▶ **Problem to solve**: In the listing below, a line holding "Pemasangan karpet masjid" and a line holding "membuat masjid menjadi terlih" mark the range. Retype both exactly, with all lines between them.

------------------------------------------------------------

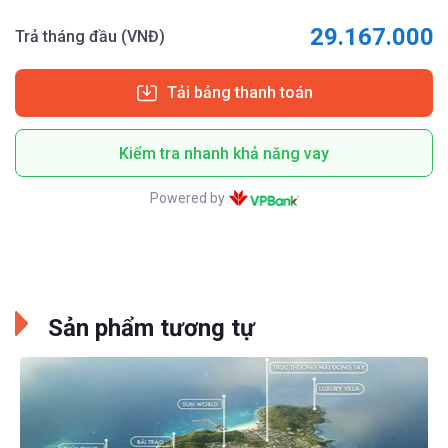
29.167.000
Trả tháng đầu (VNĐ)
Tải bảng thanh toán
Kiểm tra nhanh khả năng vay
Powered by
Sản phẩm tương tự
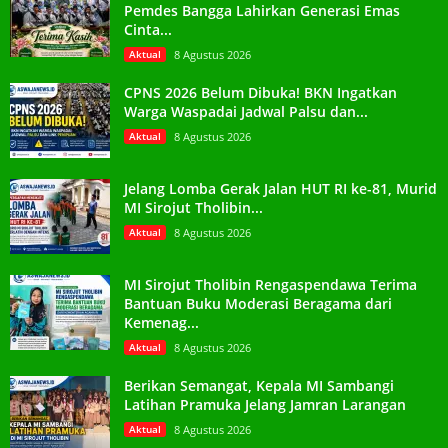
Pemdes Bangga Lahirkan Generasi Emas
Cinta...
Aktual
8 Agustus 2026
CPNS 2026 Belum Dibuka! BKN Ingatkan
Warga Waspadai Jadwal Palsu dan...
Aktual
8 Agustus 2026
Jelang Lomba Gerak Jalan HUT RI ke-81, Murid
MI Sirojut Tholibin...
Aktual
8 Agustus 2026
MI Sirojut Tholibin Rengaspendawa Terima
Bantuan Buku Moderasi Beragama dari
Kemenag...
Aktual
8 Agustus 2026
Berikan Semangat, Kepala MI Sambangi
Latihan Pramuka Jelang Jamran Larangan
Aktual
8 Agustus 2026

------------------------------------------------------------

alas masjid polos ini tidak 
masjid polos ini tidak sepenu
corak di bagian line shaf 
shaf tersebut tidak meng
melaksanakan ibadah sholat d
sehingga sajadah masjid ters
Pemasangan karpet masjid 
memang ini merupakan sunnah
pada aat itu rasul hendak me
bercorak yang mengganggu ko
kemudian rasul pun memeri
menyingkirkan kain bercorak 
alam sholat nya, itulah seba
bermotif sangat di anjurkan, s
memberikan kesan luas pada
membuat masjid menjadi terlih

------------------------------------------------------------

▶ **Answer area**:
Pemasangan karpet masjid 
memang ini merupakan sunnah
pada aat itu rasul hendak me
bercorak yang mengganggu ko
kemudian rasul pun memeri
menyingkirkan kain bercorak 
alam sholat nya, itulah seba
bermotif sangat di anjurkan, s
memberikan kesan luas pada
membuat masjid menjadi terlih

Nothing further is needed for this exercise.